Creative Marketing Secrets from Van Harden

What’s the secret of Iowa’s most creative marketer? It has a lot to do with personality. 

Van Harden is considered by many to be a broadcasting legend. With over 40 years in radio, he has helped lead 1040 WHO Radio to be the top station in its market, winning 13 national Marconi awards from the National Association of Broadcasters, five of which were awarded to him personally. You may know him best for his nationally recognized Van and Bonnie morning radio show, his book Life in the Purple Wedge, or his Cheese Crust Pizza. I know him best as “dad.” 

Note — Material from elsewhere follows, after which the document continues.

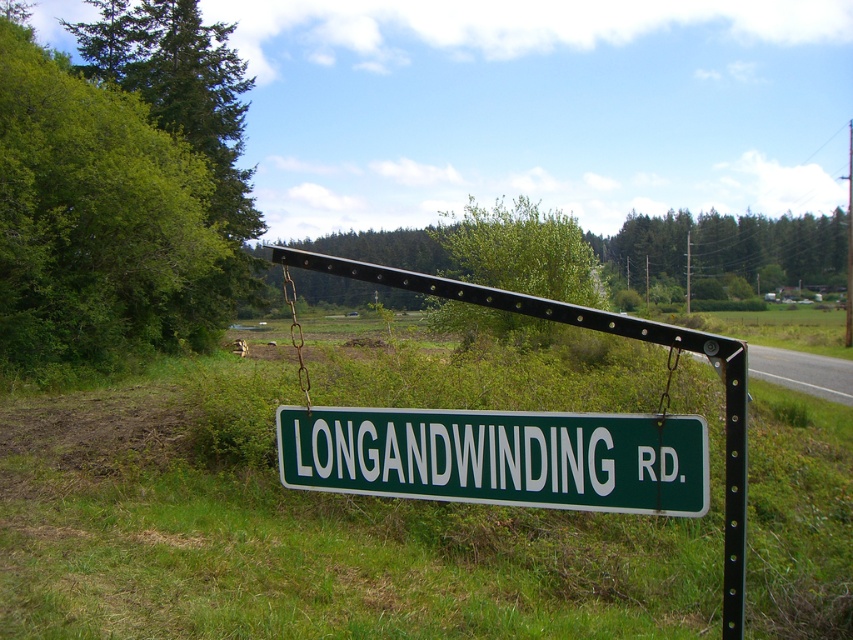 Who is positioned more to the left, green grass at center or green plastic sign at center?

green plastic sign at center

Locate an element on the screen. Image resolution: width=853 pixels, height=640 pixels. green grass at center is located at coordinates (306, 529).

At what (x,y) coordinates should I click in order to perform the action: click on green grass at center. Please return your answer as a coordinate pair (x, y). Looking at the image, I should click on (306, 529).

Listen to Van and Drew discuss the interview

So how has he won all these awards and made his radio show the No. 1 Iowa morning show for years? The answer comes down to two main ingredients: hard work and creativity. In fact, Van has become synonymous with creative marketing in his industry. He has created hundreds of memorable promotions over the years that have spiked the interest of thousands of people in not just Iowa, but around the country and the world. His creative campaigns have seen him bringing ice cream to the entire Senate in Washington D.C., racing down an Olympic bobsleigh track, and living on a U.S. aircraft carrier - all while entertaining his audience and creating invaluable word-of-mouth for his morning show. 
As marketers and business owners, we occasionally run into roadblocks and struggle to harness creativity. What can organizations take away from Van’s example? My quest for creative marketing inspiration gave me the perfect opportunity to sit down with him and dig a little deeper. 

Van and Drew Harden

Drew Harden interviews Van Harden 

Van’s Experience with Creative Marketing

Drew Harden: Marketers have been using creativity to surprise and delight their audience for years, and you are a master of this tactic. How have you used creativity to market to your audience over the years?
Van Harden: Early in my radio career when I had a radio show in the middle of the day, I noticed that the morning drive time show and the afternoon drive time show were getting lots of TV, billboard, newspaper and magazine advertising that the radio station purchased. My mid-day show got zero purchased advertising. I wasn’t bitter, but I thought, “There’s no way they are going to get all that advertising and promotion and my show isn’t.” So I started doing attention-getting things on my own.  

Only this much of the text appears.